Sosyalist mücadele içerisinde hayvan özgürlüğünü nasıl konumlandırıyorsunuz? İnsan dışı hayvanların kapitalist sistem içerisinde tabi olduğu sömürü ve tahakküm ilişkilerinin sona erdirilmesi için mücadeleyi, ekoloji ve toplumsal mücadelenin gündemi haline getirmek için neler yapılmalı?
Hayvanların sömürüsü inanılmaz boyutlara ulaştı. Kozmetik sektörünün ve ilaç sanayinin gelişmesiyle birlikte neredeyse her marka-şirket, binlerce hayvanın topluca öldürülmesine ya da sakat bırakılmasına sebep oluyor. Bir yandan fast-food zincirlerinin kesimhaneleri artıyor, tüketilmeyen etler için hayvanlar kıyıma uğruyor. Aynı zamanda toplumsal çürümeyle birlikte gelen işkence haberleri artmaya devam ediyor. Sokak hayvanlarının uğradığı saldırı haberleri çoğalıyor. Tüm bu dönem içinde hayvan hakları için mücadele eden insanların çoğalması anlaşılır bir durumdur. Bu mücadeleyi de ekolojik mücadelenin bir parçası olarak değerlendirmek gerekir.
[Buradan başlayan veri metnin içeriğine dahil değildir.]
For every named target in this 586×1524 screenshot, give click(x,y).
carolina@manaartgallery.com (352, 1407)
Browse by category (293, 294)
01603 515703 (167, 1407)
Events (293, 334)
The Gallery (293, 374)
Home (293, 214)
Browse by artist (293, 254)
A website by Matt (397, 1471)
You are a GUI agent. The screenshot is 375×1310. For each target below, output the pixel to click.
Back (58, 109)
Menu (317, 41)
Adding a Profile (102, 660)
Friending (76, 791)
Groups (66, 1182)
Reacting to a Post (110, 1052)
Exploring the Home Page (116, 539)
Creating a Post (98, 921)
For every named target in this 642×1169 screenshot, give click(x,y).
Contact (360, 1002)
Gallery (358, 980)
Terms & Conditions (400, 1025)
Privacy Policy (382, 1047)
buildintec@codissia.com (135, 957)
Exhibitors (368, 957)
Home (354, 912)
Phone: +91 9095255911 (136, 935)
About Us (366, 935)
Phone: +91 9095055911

Dünyanın kurutuluşu aynı zamanda hayvanların da kurtuluşunu getirecektir. Sömürüsüz bir dünya mücadelesi tüm canlılar için verilmelidir.
AKP iktidarı ve ortaklarının Türkiye Yüzyılı programını ekoloji bakımından nasıl değerlendiriyorsunuz? Önümüzdeki dönem açısından ekolojik yıkım ve mücadele açısından nasıl bir gelişim öngörüyorsunuz?
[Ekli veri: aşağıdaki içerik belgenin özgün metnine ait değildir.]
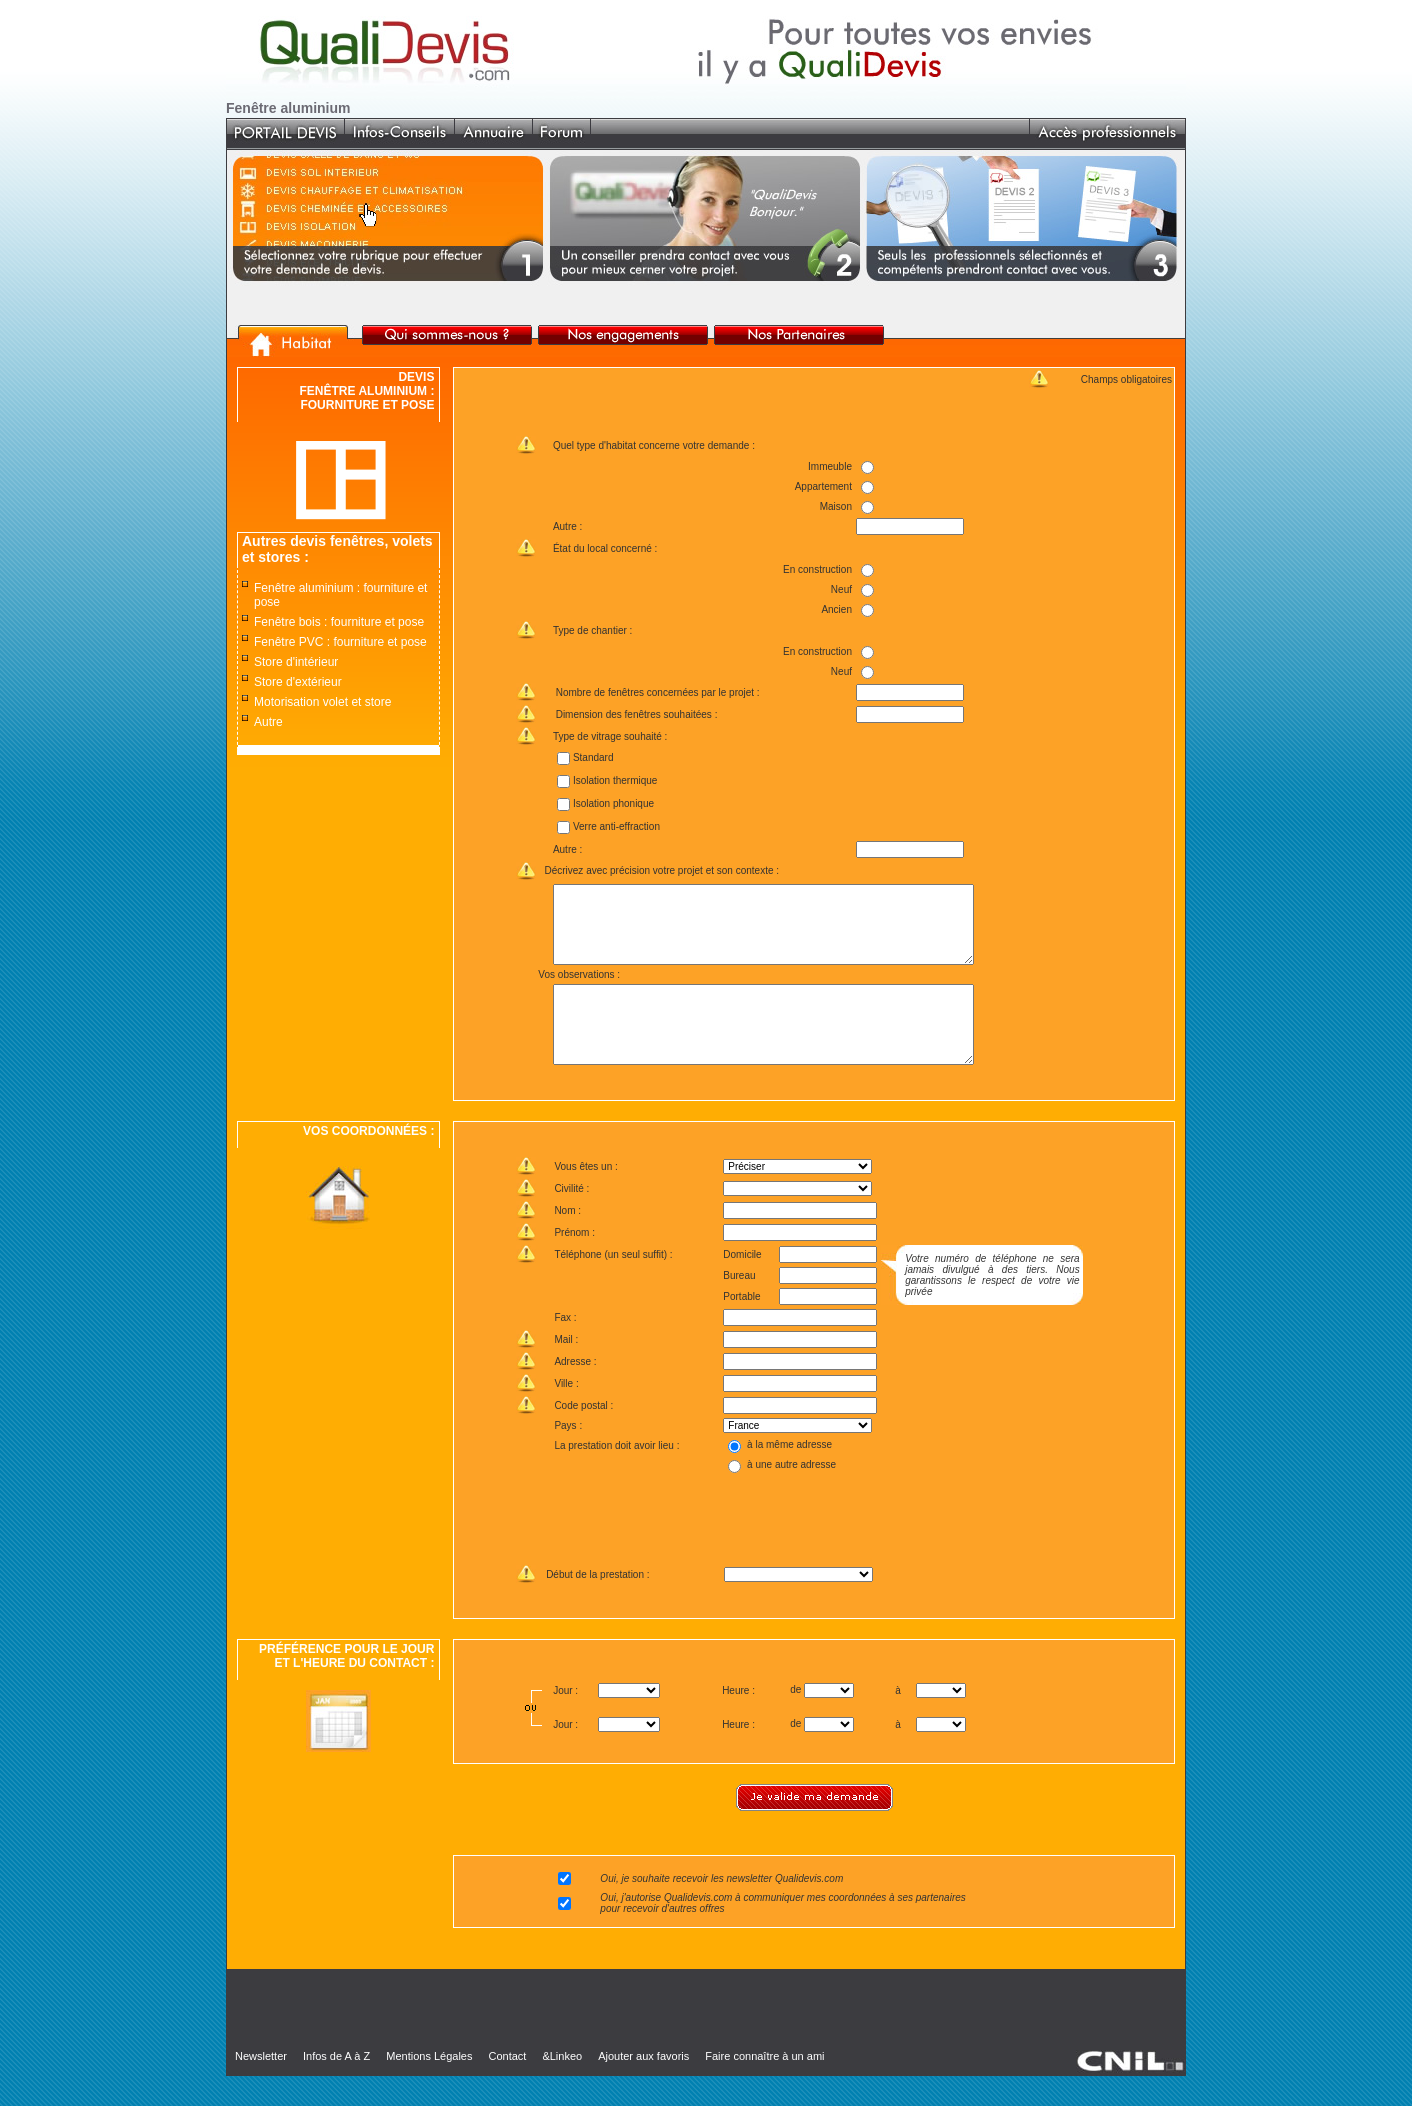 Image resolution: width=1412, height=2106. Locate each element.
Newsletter (261, 2086)
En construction (817, 569)
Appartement (822, 486)
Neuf (841, 589)
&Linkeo (562, 2086)
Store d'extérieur (298, 682)
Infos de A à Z (336, 2086)
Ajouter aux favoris (643, 2086)
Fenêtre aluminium (303, 588)
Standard (592, 757)
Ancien (836, 609)
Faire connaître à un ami (764, 2086)
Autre (268, 722)
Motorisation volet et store (322, 702)
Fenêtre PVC (288, 642)
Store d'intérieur (296, 662)
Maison (835, 506)
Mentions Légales (429, 2086)
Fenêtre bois (287, 622)
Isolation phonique (612, 803)
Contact (507, 2086)
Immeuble (830, 466)
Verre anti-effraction (615, 826)
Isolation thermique (614, 780)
Ekolojik yıkımın önümüzdeki dönemde artacağına kimsenin kuşkusu olmasın. Kalkınma yüzyılı dedikleri dönem tam da daha fazla imar, daha fazla sömürü, daha fazla yerinden etmeyi getirecektir. Bir de üstüne olası doğal felaketler için bir önlem alınmaması, aksine acil toplanma alanlarının giderek yok olması, altyapıların artık kentlerde yetersiz hale gelmesi vb. nedenlerle de yaşanılacak her türlü felaketin sonuçlarının kötüleşme ihtimallerini arttırıyorlar. Tüm bunlar düşünüldüğünde özellikle kentlerdeki yaşamın devam etmesinin artık ne kadar zor olduğu görülüyor. Sadece ekolojik mücadele yürütenler değil, ezilen, sömürülen her kesim için zaman doldu. Bugün yaşanılabilir bir dünya için harekete geçmezsek yarın çok geç olacak.